Globalization, outsourcing and technology shifted jobs elsewhere or eliminated the need for workers. A decade ago, the state had about 110,000 textile and apparel jobs. Since 2000, Georgia has lost more than half of them, according to the Bureau of Labor Statistics.

Those that remain, like TenCate, have a niche or specialization.

About 115 employees work in the Zebulon plant, producing more than 9 million yards of material a year. Defender M, which has been made for the military since 2007, is only one of its products. TenCate also makes fire-resistant coats for firefighters and various industrial uses.

The non-military business had slumped a year ago, but it has picked up lately, said Joseph M. Glovier, vice president of operations.

After the Independence Day holiday, the company will add 25 workers so production can run around the clock all week long, he said. “The industry has basically left the United States — not just the Southeast. The technology we have has helped us keep the business here.”

Turnover is minimal, the company said — employees tend to stay. The plant represents a steady, decent paycheck in a region where unemployment has hovered above 11 percent for more than a year.

The military fabric adds something else.

“We know there are people who die every day in Afghanistan and Iraq — we know the numbers,” said Shannon Michael, 36, a process engineer at the plant. “For us to make a product to wear in combat — if that gets in the way of an explosive and saves somebody’s life, it makes us feel pretty good.”

‘Burn rate’ down

And the military says the material has made that difference.

The rate of burn injuries soared after the U.S. invasion of Iraq. But for the past two years, U.S. troops deployed to one of the war zones have been issued four sets each of flame-resistant fatigues.

What the material covers, the material protects, said Sloane, who is product manager for soldier clothing and individual equipment at PEO Soldier. “The burn rate has gone down significantly. We find that the soldiers who were wearing [flame-resistant] uniforms have sustained nearly no burns.”

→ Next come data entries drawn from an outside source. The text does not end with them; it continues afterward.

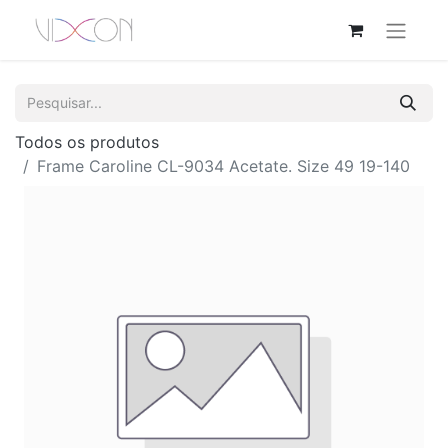
Todos os produtos
Frame Caroline CL-9034 Acetate. Size 49 19-140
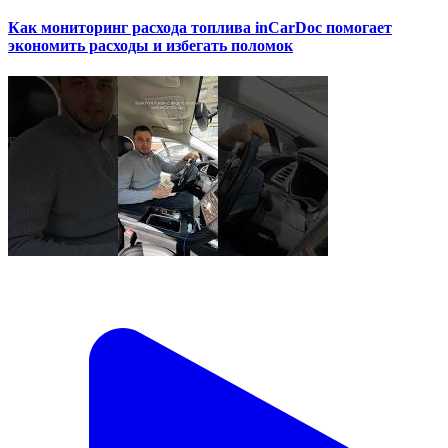
Как мониторинг расхода топлива inCarDoc помогает
экономить расходы и избегать поломок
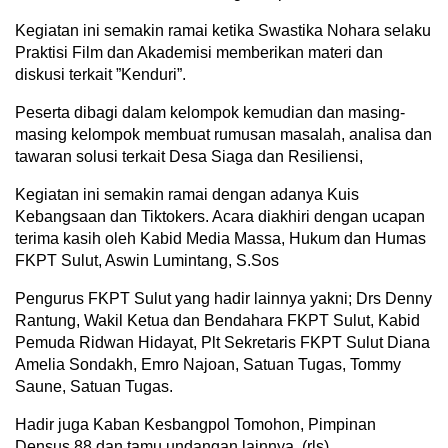
Kegiatan ini semakin ramai ketika Swastika Nohara selaku
Praktisi Film dan Akademisi memberikan materi dan
diskusi terkait ”Kenduri”.
Peserta dibagi dalam kelompok kemudian dan masing-
masing kelompok membuat rumusan masalah, analisa dan
tawaran solusi terkait Desa Siaga dan Resiliensi,
Kegiatan ini semakin ramai dengan adanya Kuis
Kebangsaan dan Tiktokers. Acara diakhiri dengan ucapan
terima kasih oleh Kabid Media Massa, Hukum dan Humas
FKPT Sulut, Aswin Lumintang, S.Sos
Pengurus FKPT Sulut yang hadir lainnya yakni; Drs Denny
Rantung, Wakil Ketua dan Bendahara FKPT Sulut, Kabid
Pemuda Ridwan Hidayat, Plt Sekretaris FKPT Sulut Diana
Amelia Sondakh, Emro Najoan, Satuan Tugas, Tommy
Saune, Satuan Tugas.
Hadir juga Kaban Kesbangpol Tomohon, Pimpinan
Densus 88 dan tamu undangan lainnya. (rls)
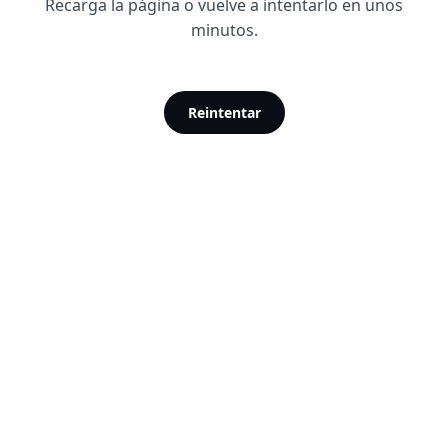
Recarga la página o vuelve a intentarlo en unos
minutos.
Reintentar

The current uniforms cost $129.31 a set, and the Army needs about 30,000 uniforms a month, Sloane said.

A new version — featuring a new camouflage pattern, baked-in insecticides and a price tag of about $140 — is coming next month.

It was only a few years ago that uniforms were just clothes, which could — in the wrong circumstances — burn the soldier inside. Now, the uniform adds a layer of defense, Sloane said.

“It’s a pretty incredible capability that the fabric has.”